More pain today for shorts.
I was out all day at the parks with my kids. A balmy 56 degrees after a long winter is hard not to jump at.
This garbage rally - garbage rallying on garbage news and garbage logic - will surely fade. It's going to take some time though. By my rough count, there were 4 bullsh*t rallies last year, all of which retraced. I rode out every one of them with heavy losses followed by moderate-substantial gains.
In a mere 8 trading days, the FAZ - the triple-short financials ETF - has gone from an intraday high of 115 to today's close of 26.
Incidentally, I doubled up my position at 26.15 in the after-market.
I messed up in GE today. Yesterday, after the close, I tried to buy some March 9 puts. Curiously, I wasn't getting filled. I figured my brokerage had some BS rule about trading options after the close.
So this morning, I went back in. Paying .13 for what I tried to buy yesterday.

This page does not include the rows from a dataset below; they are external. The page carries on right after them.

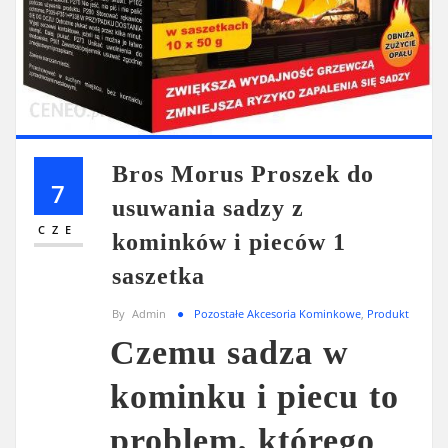
Bros Morus Proszek do
7
usuwania sadzy z
CZE
kominków i pieców 1
saszetka
By
Admin
Pozostałe Akcesoria Kominkowe
,
Produkt
Czemu sadza w
kominku i piecu to
problem, którego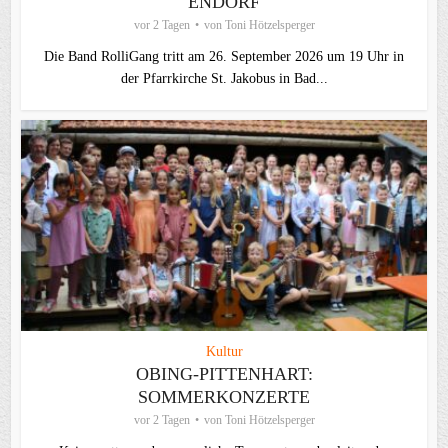
ENDORF
vor 2 Tagen
von
Toni Hötzelsperger
Die Band RolliGang tritt am 26. September 2026 um 19 Uhr in
der Pfarrkirche St. Jakobus in Bad...
Kultur
OBING-PITTENHART:
SOMMERKONZERTE
vor 2 Tagen
von
Toni Hötzelsperger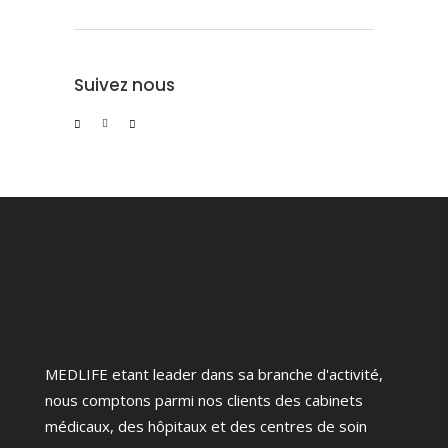
Suivez nous
MEDLIFE etant leader dans sa branche d'activité,
nous comptons parmi nos clients des cabinets
médicaux, des hôpitaux et des centres de soin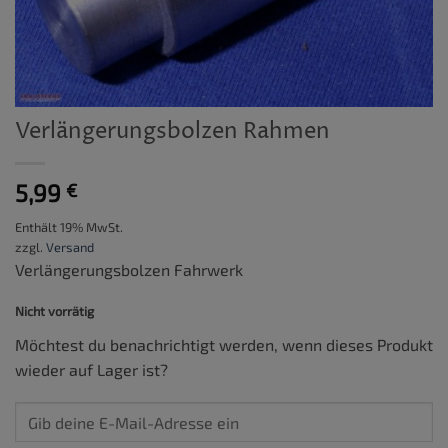
Verlängerungsbolzen Rahmen
5,99
€
Enthält 19% MwSt.
zzgl.
Versand
Verlängerungsbolzen Fahrwerk
Nicht vorrätig
Möchtest du benachrichtigt werden, wenn dieses Produkt
wieder auf Lager ist?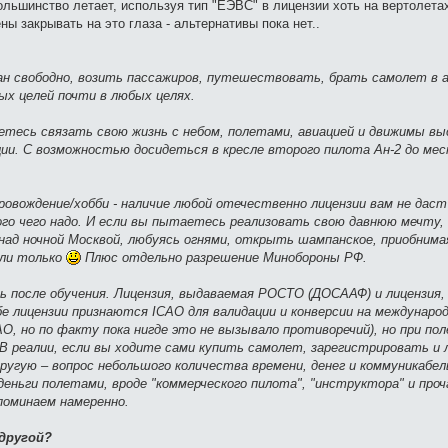
 большинство летает, используя тип "ЕЭВС" в лицензии хоть на вертолета
ы закрывать на это глаза - альтернативы пока нет..
н свободно, возить пассажиров, путешествовать, брать самолет в а
ых целей почти в любых целях.
аетесь связать свою жизнь с небом, полетами, авиацией и движимы вы
ации. С возможностью досидеться в кресле второго пилота Ан-2 до ме
овождение/хобби - наличие любой отечественно лицензии вам не даст
ного чего надо. И если вы пытаетесь реализовать свою давнюю мечту
 над ночной Москвой, любуясь огнями, открыть шампанское, приобнима
сли только
Плюс отдельно разрешение Минобороны РФ.
ь после обучения. Лицензия, выдаваемая РОСТО (ДОСААФ) и лицензия,
е лицензии признаются ICAO для валидации и конверсии на международ
, но по факту пока нигде это не вызывало противоречий), но при по
 реалии, если вы ходите сами купить самолет, зарегистрировать и
другую – вопрос небольшого количества времени, денег и коммуникабе
ньги полетами, вроде "коммерческого пилота", "инструктора" и проч
поминаем намеренно.
другой?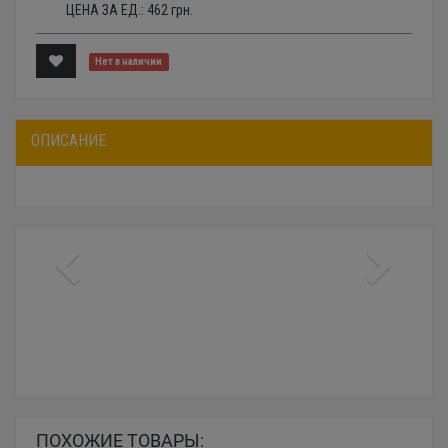
ЦЕНА ЗА ЕД.:
462
грн.
Нет в наличии
ОПИСАНИЕ
ПОХОЖИЕ ТОВАРЫ: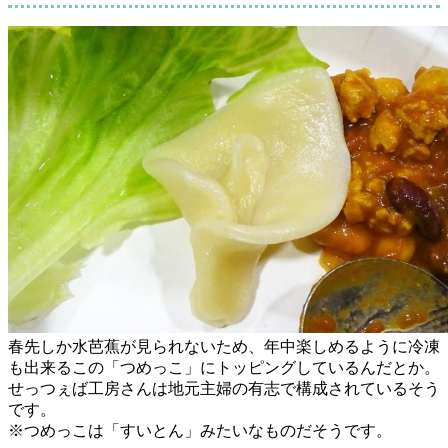
春先しか水芭蕉が見られないため、年中楽しめるように冷凍
も出来るこの「つめっこ」にトッピングしているんだとか。
せっつぇば工房さんは地元主婦の有志で構成されているそう
です。
※つめっこは「すいとん」みたいなものだそうです。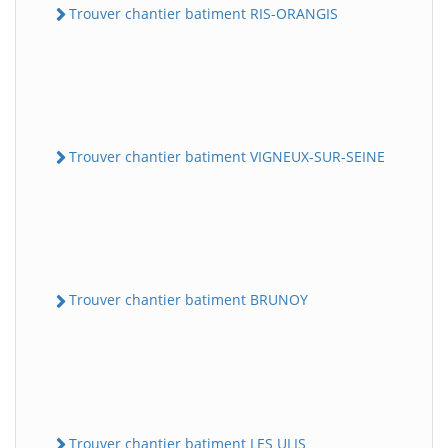
Trouver chantier batiment RIS-ORANGIS
Trouver chantier batiment VIGNEUX-SUR-SEINE
Trouver chantier batiment BRUNOY
Trouver chantier batiment LES ULIS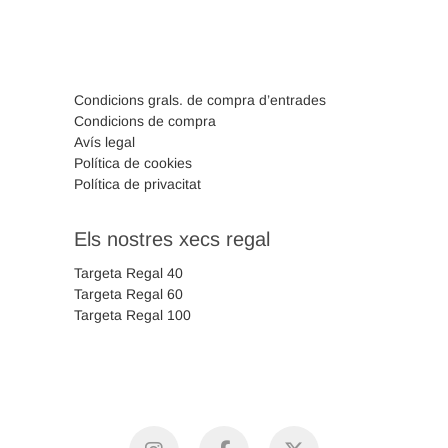
Condicions grals. de compra d’entrades
Condicions de compra
Avís legal
Política de cookies
Política de privacitat
Els nostres xecs regal
Targeta Regal 40
Targeta Regal 60
Targeta Regal 100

Later on, I noticed that my order from yesterday they held until this morning - and executed on the open. So I ended up with twice as many now-worthless puts as I wanted.
When it rains, it pours.
Hopefully I'll get some money back in the next few weeks as I've got to pay my taxes for last year pretty soon.
[Today the Fed had some BS meeting where it said it was going to *buy* long term Treasuries - with more debt!]
The FOMC statement was full of surprises, albeit in the Fed's typical bland language. The Fed committed itself to buying another $750 billion this year in mortgage-backed securities issued by "agencies" like Fannie Mae and Freddie Mac, on top of the $500 billion it had already committed to buying. It doubled to $200 billion the amount of agency debt it will buy this year.
And in a surprising change of direction, the Fed said it will buy $300 billion of longer-term Treasury securities. Up until now, Federal Reserve Chairman Ben Bernanke had said there was no need for the Fed to buy Treasuries since there was a strong market for them already. The Fed's new thinking seems to be that it can't hurt to try a little Treasury buying in hopes that the money will trickle down to non-Treasury securities. It said the goal of the Treasury purchases is "to help improve conditions in private credit markets."
Who amongst y'all believes our government at all capable of improving the economy?
They've thrown everything including the kitchen sink at the markets in the past year or two and what exactly has it wrought besides a bunch of great *shorting* opportunities?
2 comments:
the first chart you have on this post looks like the classic head-and-shoulders is forming. It won't be long now. How's that pun?
You won't believe this movie I'm working on - crazy. It's seems like almost everyone involved has an academy award!
Personally, I would love to be a trader - lumps and all.
"head-and-shoulders"?
Really?
It felt like a *hands-grabbing-ankles*!